Tax cuts and immigration – two issues that promise to define Ohio’s U.S. Senate race – moved to center stage this week.

Sen. Sherrod Brown (D-Ohio) is a long-time critic of the Republican tax cuts, saying they disproportionately benefit the rich and hurt programs crucial to the middle class. That includes the expansion of veterans’ health benefits this week. 

Though the bill was bipartisan and signed by President Trump, the Trump administration is pushing for other spending cuts to come up with the $50 billion to pay for it.

Brown maintains the tax cut "is upside down from what it should be… It's blown a hole in the federal budget and the administration wants to come back and cut funding for Lake Erie and not spend the money on veterans and raise the eligibility age for Medicare and Social Security. It is exactly the wrong way to do this budget.”

Health Care

The trustees of Medicare and Social Security predicted this week that Medicare will begin running out of money in eight years, and Social Security in 16. They also predicted no significant extra money coming into the trust funds from economic growth stimulated by the tax cuts.

Meanwhile, Brown says, Congress has done nothing to control escalating prescription drug costs. He says the prescriptions are a big reason Medicare is running out of money.

Brown predicts bigger problems if Congress and the administration continue to dismantle the Affordable Care Act, which includes health screenings and other preventive measures that keep costs down in the long run.

Years ago, Brown proposed a version of Medicare be made available nationally, a position recently attacked by his Republican opponent in this fall’s Senate election, U.S. Rep. Jim Renacci.

Brown's more recent position is to lower the voluntary age to buy into Medicare to 55. He says it would help both the system and individuals.

“There are a number of Ohioans at 58-years-old whose plant closed, or a police officer who often retires at an earlier age because of disability, who have a window of time before reaching 65 that’s particularly expensive,” Brown says.

Opening up Medicaid, Brown says, “would make a huge difference…in stabilizing the Medicare system and stabilizing medical costs.”


Brown condemned the immigration raidthat swept up 114 workers at landscaping companies in Sandusky and Castalia on Tuesday.
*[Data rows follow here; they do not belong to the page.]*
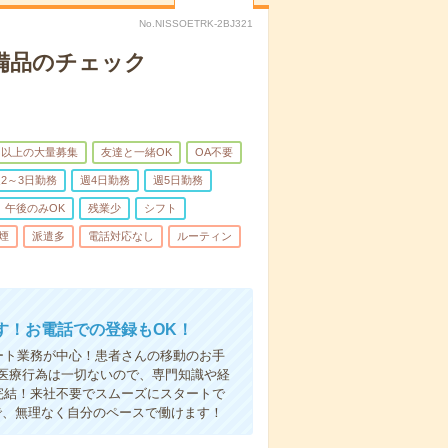
No.NISSOETRK-2BJ321
で備品のチェック
名以上の大量募集
友達と一緒OK
OA不要
2～3日勤務
週4日勤務
週5日勤務
午後のみOK
残業少
シフト
煙
派遣多
電話対応なし
ルーティン
す！お電話での登録もOK！
ート業務が中心！患者さんの移動のお手
医療行為は一切ないので、専門知識や経
完結！来社不要でスムーズにスタートで
で、無理なく自分のペースで働けます！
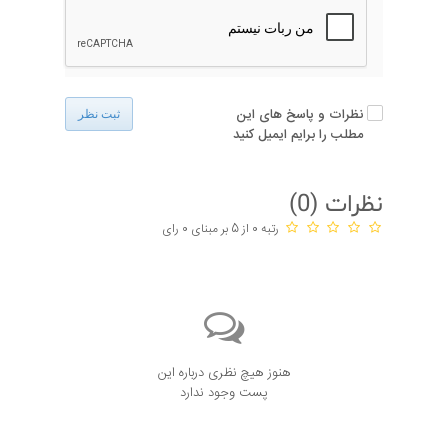
نظرات و پاسخ های این
ثبت نظر
مطلب را برایم ایمیل کنید
نظرات (
0
)
رتبه 0 از 5 بر مبنای 0 رای
هنوز هیچ نظری درباره این
پست وجود ندارد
Some had American-born children in daycare at the time, and Brown says at least one was an American citizen who his office later got released.

“We continue to ask questions of ICE as to where the children are,” Brown says. “I find it morally reprehensible and just personally despicable that our government, the federal government coming from the top … thinks it’s O.K. to separate children from their parents.”

Brown acknowledged that Congress has failed to act, saying even moderate immigration changes were derailed by Trump and far-right members of Congress. He rejected the argument that the crackdown on immigrants has boosted the employment picture for American-born workers.

“I don’t think there’s any evidence of that,” Brown says.

Renacci has been a strong proponent of the tax cuts, saying they’ve provided needed economic stimulus. He also supports President Trump’s aggressive immigration stance.